If you are a retail investor, you most likely buying on speculation or as a hedge. I am going to quote Preet in his excellent post about leveraged ETF’s describingthe difference between the two concepts.

“Hedging is the complete opposite of Speculation. Another way to put it is that speculation is the taking on of risk in the hopes of a higher reward, and hedging is the elimination of risk and the elimination of higher potential rewards. The two are diametrically opposed.”

I have no issues with speculation as long as one can handle the downside risk of losing your own money (institutional investors speculate too- just mostly with other people’s money) and if one is absolutely positive that the market is going one way or another in the short term. If this applies then this may be a convenient product to achieve one’s goal of speculating on the market. As a hedging tool, it tends to be, as Preet noted, a good tool in small doses and for short peroids of time (as explained below). As long as one understands this, a leveraged ETF can be an effective tool.

LEVERAGED ETF’s WHAT IS THE DOWNSIDE RISK?
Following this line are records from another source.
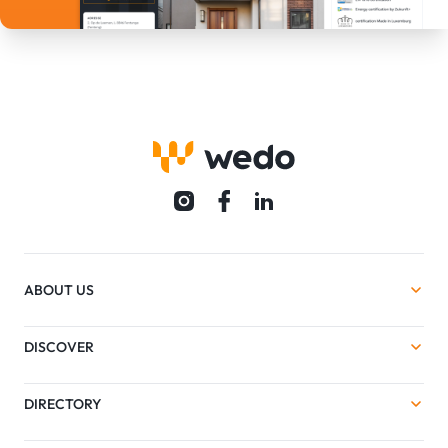
ABOUT US
DISCOVER
DIRECTORY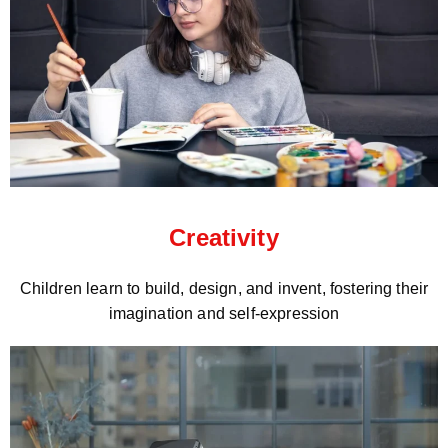
Creativity
Children learn to build, design, and invent, fostering their
imagination and self-expression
There are many disadvantages to leveraged ETF’s but I wanted to concentrate on one known as the Constant Leverage Trap: Over time, constant leveraging in volatile markets diminishes returns. I am going to let some professors explain this concept on their research on leveraged ETFs quoting their example of the constant leverage trap:

Assume you invest $100 in both a market index and a 2x leveraged ETF. The index falls 10 percent, and thus the leveraged ETF falls 20 percent. The next day the index increases by 20 percent and the leveraged ETF increases by 40 percent. Your portfolio value in the index falls to $90, and then increases to $108, for a gain of 8 percent. Note the average return is 5 percent each day, yet your portfolio only averages 4 percent each day. This is the compounding problem. In the leveraged ETF, your portfolio value falls to $80, but only increases back to $112, for a gain of 12 percent. Instead of averaging 10 percent each day, your portfolio only averages 6 percent each day. The leverage ratio for each day is two, but over the two days is only 1.5 (12 percent divided by 8 percent). Thus, the compounding problem is magnified by the use of constant leverage.
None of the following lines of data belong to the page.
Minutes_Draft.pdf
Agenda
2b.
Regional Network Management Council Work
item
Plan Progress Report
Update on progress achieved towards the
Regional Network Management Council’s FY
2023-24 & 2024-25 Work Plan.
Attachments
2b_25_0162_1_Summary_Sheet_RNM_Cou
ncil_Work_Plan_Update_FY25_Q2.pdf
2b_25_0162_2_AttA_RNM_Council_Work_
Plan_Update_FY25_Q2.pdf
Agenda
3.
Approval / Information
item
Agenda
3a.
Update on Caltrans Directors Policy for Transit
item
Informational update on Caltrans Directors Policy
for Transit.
In plain English, this means the ETF can consistently maintain its stated exposure/leverage position BUT CANNOT DELIVER YOU THE SAME RETURNS AS ITS EXPOSURE OVER A PERIOD OF TIME.

In other words, don’t assume you are receiving the same level of return as its exposure.  In fact, over time, returns will be less than the exposure.

The implications of this are manifold:

  1. Definitely not for someone with a buy and hold strategy;
  2. A product that optimally performs when there are long to medium terms trends and not in a volatile market;
  3. Its usefulness as a hedge declines over time;
  4. A useful product for short-term hedging rather than profit-seeking.

…I would be remiss if I did not point out the following. Good investors are good historians. Recent history shows that sophisticated financial products aimed at the wrong end-user combined in faith in financial wizardry tends to end badly.

If you are a long time reader of this blog, you notice that I tend not to be an early adopter of financial trends. I like to see how the dust settles before writing about something new. Thus, while I do not dispute the utility of this product in the right hands, I fear for some retail investors that this is nothing more than a stroll down memory lane, substituting the names of some recent structured financial products like ABCP or PPN with leveraged ETFs.